- Born: Hawai`i
- Education: PhD in American Studies, SUNY Buffalo, 2002 M.A., Fine Arts, Hunter College, City University of New York, 1978 B.A., English and Psychology, New York University, 1976
- Known for: Contemporary Asian American art, art history and visual culture
- Awards: Women's Caucus for Art, Lifetime Achievement Award

= Margo Machida =

Art historian, writer and artist

Margo Machida is an American art historian, curator, cultural critic, and artist. She has Japanese ancestry and grew up in Hawaii.

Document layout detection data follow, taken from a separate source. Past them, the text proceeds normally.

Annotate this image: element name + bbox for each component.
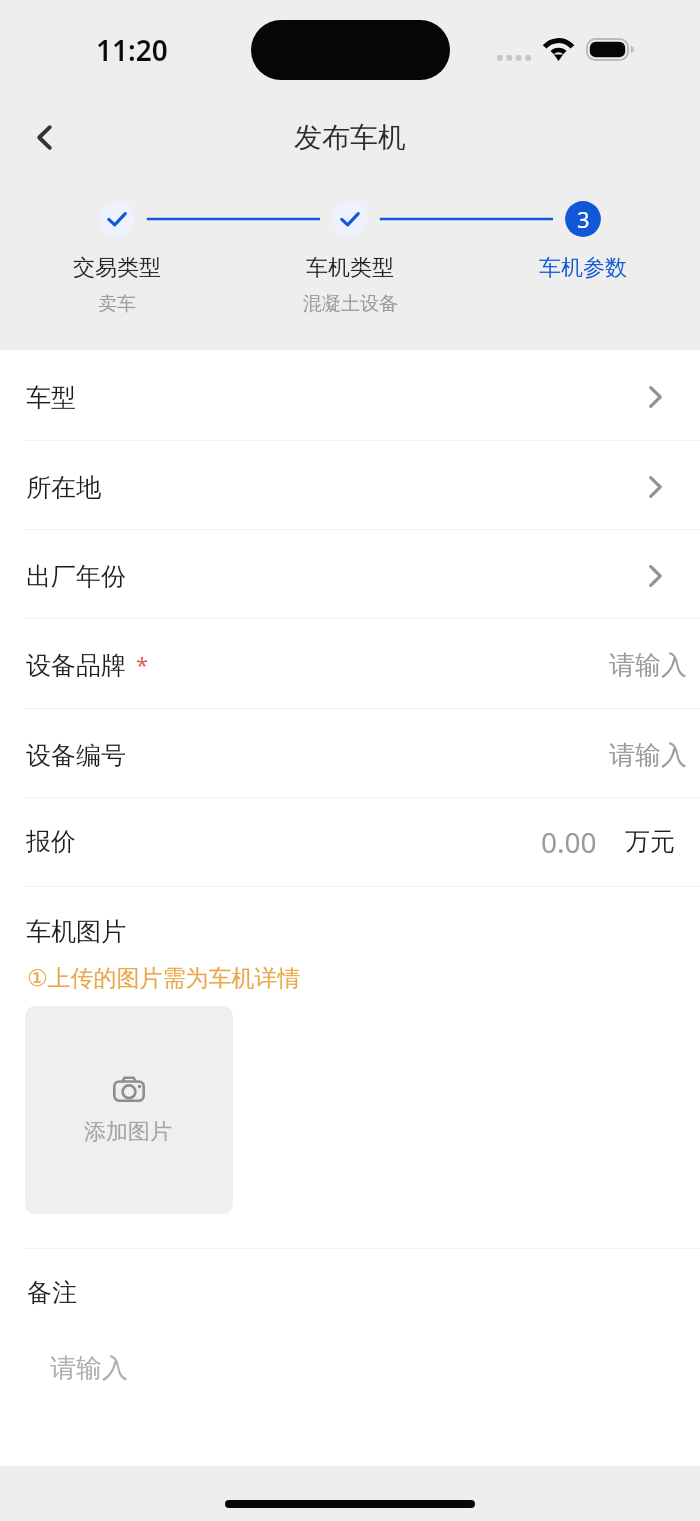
button[interactable]: 所在地 [0, 440, 700, 529]
staticText: 交易类型 [73, 254, 161, 282]
staticText: 设备编号 [26, 740, 126, 771]
staticText: 设备品牌 [26, 650, 126, 681]
staticText: * [136, 649, 149, 679]
button[interactable]: 车机参数 [483, 254, 683, 282]
button[interactable]: Back [13, 106, 75, 168]
staticText: 车机参数 [539, 254, 627, 282]
staticText: 发布车机 [294, 120, 406, 155]
staticText: 请输入 [609, 649, 687, 682]
staticText: 请输入 [50, 1352, 128, 1385]
button[interactable]: 报价 [0, 797, 700, 886]
staticText: 车机图片 [26, 916, 126, 947]
staticText: 车型 [26, 382, 76, 413]
staticText: 添加图片 [84, 1118, 172, 1146]
button[interactable]: 添加图片 [25, 1006, 233, 1214]
staticText: 所在地 [26, 472, 101, 503]
button[interactable]: 请输入 [0, 1335, 700, 1445]
button[interactable]: 车型 [0, 350, 700, 439]
staticText: 请输入 [609, 739, 687, 772]
staticText: 备注 [27, 1277, 77, 1308]
staticText: 3 [577, 204, 590, 234]
staticText: 0.00 [541, 823, 597, 861]
button[interactable]: 设备编号 [0, 708, 700, 797]
button[interactable]: 设备品牌 [0, 618, 700, 707]
staticText: ①上传的图片需为车机详情 [27, 964, 301, 993]
button[interactable]: 交易类型 [17, 254, 217, 316]
staticText: 万元 [625, 826, 675, 857]
staticText: 报价 [26, 826, 76, 857]
staticText: 混凝土设备 [303, 292, 398, 316]
staticText: 车机类型 [306, 254, 394, 282]
staticText: 卖车 [98, 292, 136, 316]
staticText: 出厂年份 [26, 561, 126, 592]
staticText: 11:20 [96, 31, 168, 69]
button[interactable]: 车机类型 [250, 254, 450, 316]
button[interactable]: 出厂年份 [0, 529, 700, 618]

Machida is a Professor of Art History and Asian and Asian American Studies at the University of Connecticut, Storrs. Her book, Unsettled Visions: Contemporary Asian American Artists and the Social Imaginary, (Duke University Press, 2009) was awarded the Cultural Studies Book Award from the Association for Asian American Studies in 2011. In 2003 she co-edited the book, Fresh Talk/Daring Gazes: Conversations on Asian American Art, published by the University of California Press. She was a co-founder of Godzilla, an arts advocacy organization for Asian American artists. Machida curated the exhibition, Icons of Presence: Asian American Activist Art presented at the Chinese Cultural Center in San Francisco, California. She received her PhD in American Studies from the State University of New York, Buffalo.

==Honors and awards==
Machida has received grants and fellowships from the Smithsonian Institution and the Rockefeller Foundation. In 2005, she won, with co-editors Elaine Kim and Sharon Mizota, a Cultural Studies Book Award, Association for Asian American Studies for their book, Fresh Talk/Daring Gazes: Conversations on Asian American Art, published by the University of California Press. She received, the national Women's Caucus for Art Lifetime Achievement Award in 2009. In 2011, Machida won a Cultural Studies Book Award from the Association for Asian American Studies, for her Duke University Press book, Unsettled Visions: Contemporary Asian American Artists and the Social Imaginary.

==Recent publications==
Machida's recent publications include “Art and Social Consciousness:Asian American and Pacific Islander Artists in San Francisco 1965-1980” in Gordon Chang, Mark Johnson, and Paul Karlstrom, eds. Asian American Art: A History, 1850-1970, published by Stanford University Press, 2008; “Object Lessons: Materiality and Dialogism in the Art of Flo Oy Wong” in Seventy/Thirty—Seventy Years of Living, Thirty Years of Art, (Asian Pacific Islander Cultural Center, San Francisco, 2008); “Icons of Presence: Three Chinese American Artists,” curatorial essay in the exhibition catalog Icons of Presence: Asian American Activist Art, (Chinese Culture Center, San Francisco, California, 2008); “Reframing Asian America” in the exhibition catalogue, One Way or Another: Asian American Art Now (New York: Asia Society, 2006), among others.